A lo dicho en síntesis sobre el pensamiento como facultad intelectiva, conviene añadir aún lo que escribe el Santo sobre los “pensamientos” concretos, en cuanto actos humanos. Lo primero es una advertencia clara, en plena sintonía con la Escritura, de cómo Dios sondea y ve nítidamente los pensamientos del hombre (CB 2,4), y el hombre ha de “dar cuenta de la menor palabra y pensamiento” (Av 1,74).
Según J. de la Cruz, todo el ser y el caudal del hombre se han de orientar a Dios (CB 28). Esa radicalización teologal exige que el hombre oriente hacia Dios toda su actividad, también todos sus pensamientos, pues “un solo pensamiento del hombre vale más que todo el mundo; por tanto sólo Dios es digno de él” (Av 1,35); o dicho de otra manera: “Todo el mundo no es digno de un pensamiento del hombre, porque sólo a Dios se debe; y así, cualquier pensamiento que no se tenga en Dios, se le hurtamos” (Av 2,36).

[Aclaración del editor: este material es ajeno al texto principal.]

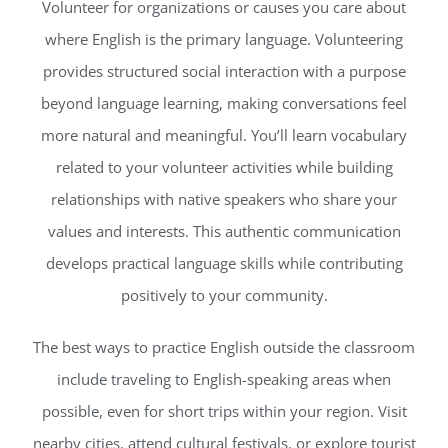
Volunteer for organizations or causes you care about
where English is the primary language. Volunteering
provides structured social interaction with a purpose
beyond language learning, making conversations feel
more natural and meaningful. You’ll learn vocabulary
related to your volunteer activities while building
relationships with native speakers who share your
values and interests. This authentic communication
develops practical language skills while contributing
positively to your community.
The best ways to practice English outside the classroom
include traveling to English-speaking areas when
possible, even for short trips within your region. Visit
nearby cities, attend cultural festivals, or explore tourist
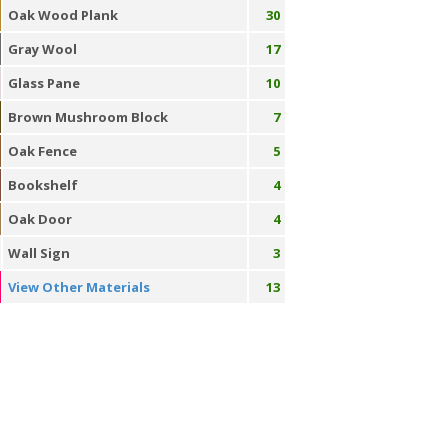
Oak Wood Plank
30
Gray Wool
17
Glass Pane
10
Brown Mushroom Block
7
Oak Fence
5
Bookshelf
4
Oak Door
4
Wall Sign
3
View Other Materials
13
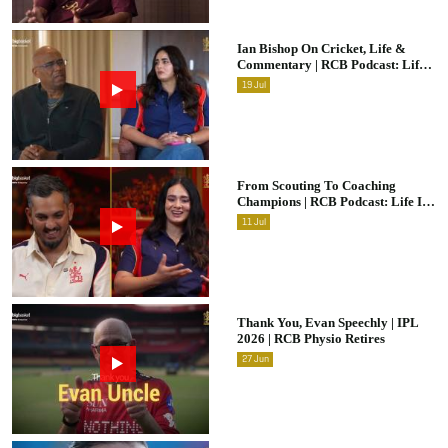
Ian Bishop On Cricket, Life &
Commentary | RCB Podcast: Life
In Cricket
19
Jul
From Scouting To Coaching
Champions | RCB Podcast: Life In
Cricket Ft. Malolan Rangarajan |
11
Jul
IPL 2026
Thank You, Evan Speechly | IPL
2026 | RCB Physio Retires
27
Jun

De este principio, irrenunciable para fray Juan, se sigue una exhortación clara y firme para quien quiere alcanzar la perfección: “Procure ser continuo en la oración, y en medio de los ejercicios corporales no la deje. Ahora coma, ahora beba, o hable o trate con seglares, o haga cualquier otra cosa, siempre ande deseando a Dios y aficionando a él su corazón, que es cosa muy necesaria para la soledad interior, en la cual se requiere no dejar el alma parar ningún pensamiento que no sea enderezado a Dios y en olvido de todas las cosas que son y pasan en esta mísera y breve vida” (Av 4, 9).
El pensamiento puesto por entero en Dios, y no en cualquier otra cosa, será para fray Juan la mejor prueba de la autenticidad del amor teologal: “Entonces le puede el alma de verdad llamar Amado, cuando ella está entera con él, no teniendo su corazón asido a alguna cosa fuera de él; y así de ordinario trae su pensamiento en él” (CB 1,13). Llegado a esta madurez teologal, “en todas las cosas que se le ofrecen al pensamiento o a la vista tiene presente un solo apetito y deseo” (CB 10,1), que es Dios. En efecto, “ya todas sus palabras y sus pensamientos y obras son de Dios y enderezadas a Dios” (CB 28,7).